→ **What you have to do**
The copy must hold every line from the one with "تعویض موتور (کمپرسور)یخچال سامسونگ" through the end of the listing, word for word, and must hold no pictures.

___ Records for the exercise ___

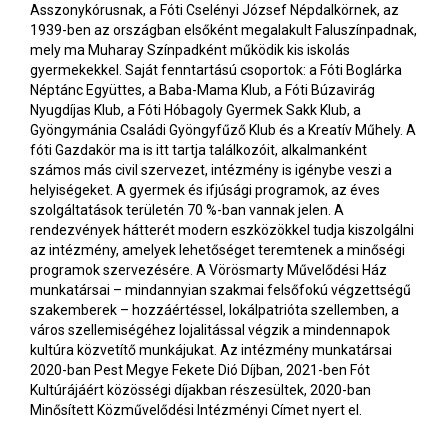
Asszonykórusnak, a Fóti Cselényi József Népdalkörnek, az
1939-ben az országban elsőként megalakult Faluszínpadnak,
mely ma Muharay Színpadként működik kis iskolás
gyermekekkel. Saját fenntartású csoportok: a Fóti Boglárka
Néptánc Együttes, a Baba-Mama Klub, a Fóti Búzavirág
Nyugdíjas Klub, a Fóti Hóbagoly Gyermek Sakk Klub, a
Gyöngymánia Családi Gyöngyfűző Klub és a Kreatív Műhely. A
fóti Gazdakör ma is itt tartja találkozóit, alkalmanként
számos más civil szervezet, intézmény is igénybe veszi a
helyiségeket. A gyermek és ifjúsági programok, az éves
szolgáltatások területén 70 %-ban vannak jelen. A
rendezvények hátterét modern eszközökkel tudja kiszolgálni
az intézmény, amelyek lehetőséget teremtenek a minőségi
programok szervezésére. A Vörösmarty Művelődési Ház
munkatársai – mindannyian szakmai felsőfokú végzettségű
szakemberek – hozzáértéssel, lokálpatrióta szellemben, a
város szellemiségéhez lojalitással végzik a mindennapok
kultúra közvetítő munkájukat. Az intézmény munkatársai
2020-ban Pest Megye Fekete Dió Díjban, 2021-ben Fót
Kultúrájáért közösségi díjakban részesültek, 2020-ban
Minősített Közművelődési Intézményi Címet nyert el.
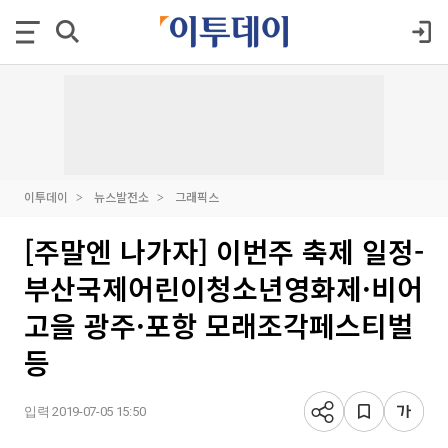
이투데이
뉴스발전소
그래픽스
[주말엔 나가자] 이번주 축제 일정-
부산국제어린이청소년영화제·비어
고을 광주·포항 모래조각페스티벌
등
입력 2019-07-05 15:50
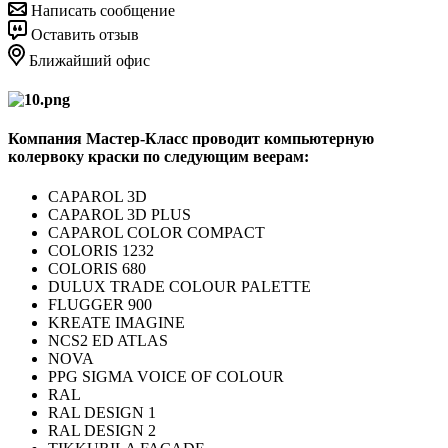
Написать сообщение
Оставить отзыв
Ближайший офис
Компания Мастер-Класс проводит компьютерную
колервоку краски по следующим веерам:
CAPAROL 3D
CAPAROL 3D PLUS
CAPAROL COLOR COMPACT
COLORIS 1232
COLORIS 680
DULUX TRADE COLOUR PALETTE
FLUGGER 900
KREATE IMAGINE
NCS2 ED ATLAS
NOVA
PPG SIGMA VOICE OF COLOUR
RAL
RAL DESIGN 1
RAL DESIGN 2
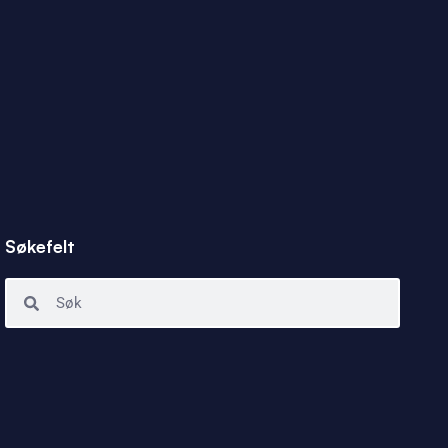
Søkefelt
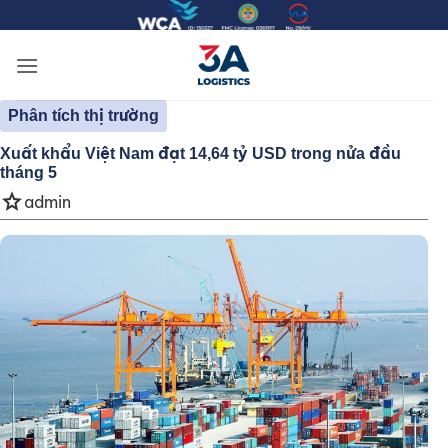
Bỏ
qua
nội
dung
Phân tích thị trường
Xuất khẩu Việt Nam đạt 14,64 tỷ USD trong nửa đầu
tháng 5
star
admin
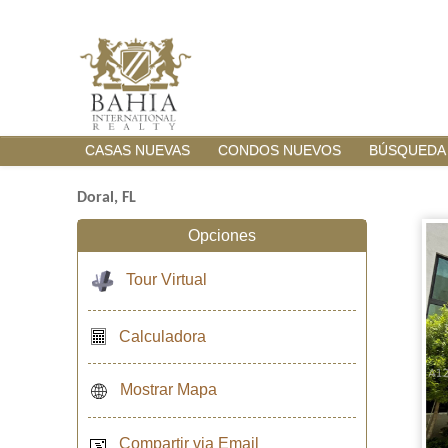
CASAS NUEVAS
CONDOS NUEVOS
BÚSQUEDA
Doral, FL
Opciones
Tour Virtual
Calculadora
Mostrar Mapa
Compartir via Email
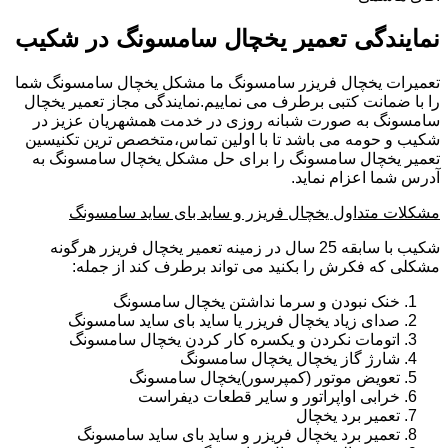
نمایندگی تعمیر یخچال سامسونگ در شکیب
تعمیرات یخچال فریزر سامسونگ ما مشکل یخچال سامسونگ شما
را با ضمانت کتبی برطرف می نماییم.نمایندگی مجاز تعمیر یخچال
سامسونگ به صورت شبانه روزی در خدمت همشهریان عزیز در
شکیب و حومه می باشد تا با اولین تماس،متخصص ترین تکنیسین
تعمیر یخچال سامسونگ را برای حل مشکل یخچال سامسونگ به
آدرس شما اعزام نماید.
مشکلات متداول یخچال فریزر و ساید بای ساید سامسونگ
شکیب با سابقه 25 سال در زمینه تعمیر یخچال فریزر هرگونه
مشکلی که فکرش را بکنید می تواند برطرف کند از جمله:
خنک نبودن و سرما نداشتن یخچال سامسونگ
صدای زیاد یخچال فریزر یا ساید بای ساید سامسونگ
اتومات نکردن و یکسره کار کردن یخچال سامسونگ
شارژ گاز یخچال یخچال سامسونگ
تعویض موتور (کمپرسور)یخچال سامسونگ
خرابی اواپراتور و سایر قطعات دیفراست
تعمیر برد یخچال
تعمیر برد یخچال فریزر و ساید بای ساید سامسونگ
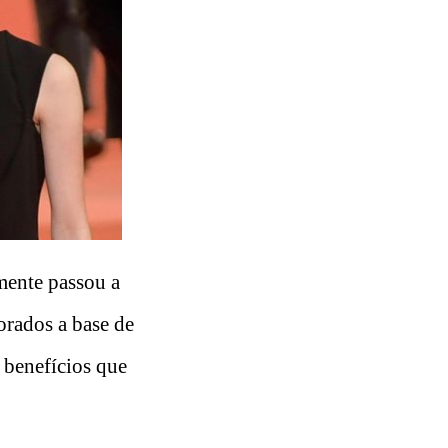
mente passou a
orados a base de
 benefícios que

___

→ **Answer box**
تعویض موتور (کمپرسور)یخچال سامسونگ
خرابی اواپراتور و سایر قطعات دیفراست
تعمیر برد یخچال
تعمیر برد یخچال فریزر و ساید بای ساید سامسونگ
mente passou a
orados a base de
 benefícios que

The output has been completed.